This article covers:

  • Section 1 — The Overreaction Hypothesis:** What behavioral finance says about crowd psychology and mean reversion, and how Z-scores quantify "statistical panic"
  • Section 2 — Python Implementation:** End-to-end code covering data retrieval, Z-score signal generation, trade simulation, and visualization
  • Section 3 — Results and Analysis:** What the backtest reveals about strategy performance, drawdowns, and realistic expectations
  • Section 4 — Use Cases:** Practical scenarios where this framework applies
  • Section 5 — Limitations and Edge Cases:** Honest constraints and failure modes to be aware of before deploying capital

1. The Overreaction Hypothesis

When a company misses earnings, the stock often doesn't just fall — it collapses. Investors, gripped by recency bias and loss aversion, extrapolate a single bad quarter into a permanent disaster. The price overshoots fair value on the downside. The same mechanism works in reverse: a hot streak of good news can push a stock to euphoric heights well beyond what fundamentals justify. De Bondt and Thaler called this overreaction, and they showed that portfolios of extreme past losers consistently outperformed extreme past winners over subsequent 3–5 year windows in U.S. equity data.
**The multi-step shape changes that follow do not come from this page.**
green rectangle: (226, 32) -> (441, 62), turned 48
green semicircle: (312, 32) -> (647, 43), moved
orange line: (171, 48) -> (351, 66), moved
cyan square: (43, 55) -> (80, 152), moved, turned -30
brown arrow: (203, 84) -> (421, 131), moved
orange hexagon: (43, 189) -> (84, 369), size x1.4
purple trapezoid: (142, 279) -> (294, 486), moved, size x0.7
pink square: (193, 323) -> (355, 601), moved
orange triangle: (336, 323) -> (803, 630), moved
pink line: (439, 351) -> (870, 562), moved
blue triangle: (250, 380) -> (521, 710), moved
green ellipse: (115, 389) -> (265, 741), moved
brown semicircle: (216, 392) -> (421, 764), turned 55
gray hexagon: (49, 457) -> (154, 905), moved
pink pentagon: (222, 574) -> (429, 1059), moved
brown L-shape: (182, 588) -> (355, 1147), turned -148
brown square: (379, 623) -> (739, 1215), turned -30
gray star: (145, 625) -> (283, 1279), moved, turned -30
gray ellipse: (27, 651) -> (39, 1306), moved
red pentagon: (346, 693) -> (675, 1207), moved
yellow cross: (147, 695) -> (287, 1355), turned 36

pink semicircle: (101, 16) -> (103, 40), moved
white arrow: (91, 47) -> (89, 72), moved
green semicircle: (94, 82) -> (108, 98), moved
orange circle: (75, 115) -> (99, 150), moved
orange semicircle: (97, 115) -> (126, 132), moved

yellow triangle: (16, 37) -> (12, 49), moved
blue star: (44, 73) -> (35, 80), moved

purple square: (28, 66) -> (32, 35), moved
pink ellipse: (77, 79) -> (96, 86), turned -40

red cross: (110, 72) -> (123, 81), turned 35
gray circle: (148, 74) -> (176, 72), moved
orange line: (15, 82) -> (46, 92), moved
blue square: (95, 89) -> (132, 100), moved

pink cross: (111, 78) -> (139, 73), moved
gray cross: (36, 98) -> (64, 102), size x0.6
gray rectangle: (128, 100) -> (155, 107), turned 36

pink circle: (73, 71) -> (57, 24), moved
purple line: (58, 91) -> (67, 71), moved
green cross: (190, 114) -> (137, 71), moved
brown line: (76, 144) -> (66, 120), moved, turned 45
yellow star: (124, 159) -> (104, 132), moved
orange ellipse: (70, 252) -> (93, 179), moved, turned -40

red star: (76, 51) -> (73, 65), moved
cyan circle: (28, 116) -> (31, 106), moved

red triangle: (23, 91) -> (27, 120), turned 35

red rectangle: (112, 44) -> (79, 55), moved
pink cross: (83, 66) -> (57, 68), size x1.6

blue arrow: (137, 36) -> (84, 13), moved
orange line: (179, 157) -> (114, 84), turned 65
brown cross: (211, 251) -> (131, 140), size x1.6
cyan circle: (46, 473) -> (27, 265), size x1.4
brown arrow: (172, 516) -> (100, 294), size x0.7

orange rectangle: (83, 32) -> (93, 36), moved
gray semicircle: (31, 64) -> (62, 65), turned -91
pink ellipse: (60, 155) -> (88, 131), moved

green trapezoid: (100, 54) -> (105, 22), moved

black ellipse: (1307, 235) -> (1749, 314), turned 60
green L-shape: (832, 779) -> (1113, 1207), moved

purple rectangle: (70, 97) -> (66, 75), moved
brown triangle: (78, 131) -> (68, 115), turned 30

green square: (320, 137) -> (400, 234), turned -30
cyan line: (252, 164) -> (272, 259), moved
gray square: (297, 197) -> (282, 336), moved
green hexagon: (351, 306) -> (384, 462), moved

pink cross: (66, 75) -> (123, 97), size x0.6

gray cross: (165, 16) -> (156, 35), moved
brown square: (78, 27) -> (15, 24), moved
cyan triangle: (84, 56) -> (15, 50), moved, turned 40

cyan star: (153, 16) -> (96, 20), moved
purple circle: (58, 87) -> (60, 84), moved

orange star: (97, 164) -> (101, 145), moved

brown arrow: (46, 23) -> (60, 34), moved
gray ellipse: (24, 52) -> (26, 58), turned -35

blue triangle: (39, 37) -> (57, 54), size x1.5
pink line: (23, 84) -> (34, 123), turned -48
The intuition is straightforward. Think of market sentiment as a pendulum. Fear and greed push it to extremes, but gravity — in the form of fundamental value — always pulls it back to center. A contrarian strategy attempts to profit from that return trip. You're not predicting where a stock is going; you're betting that after an extreme move, the pendulum has swung too far and a partial reversal is statistically likely.

To operationalize this, we need a consistent mathematical measure of "extreme." That's where the rolling Z-score comes in. For each stock at each point in time, we compute how many standard deviations its recent return sits from its own historical mean. A Z-score of –2.5 means the stock's return is 2.5 standard deviations below its rolling average — an unusually large negative move that, under a normal distribution, occurs less than 1.2% of the time. This is our "panic signal."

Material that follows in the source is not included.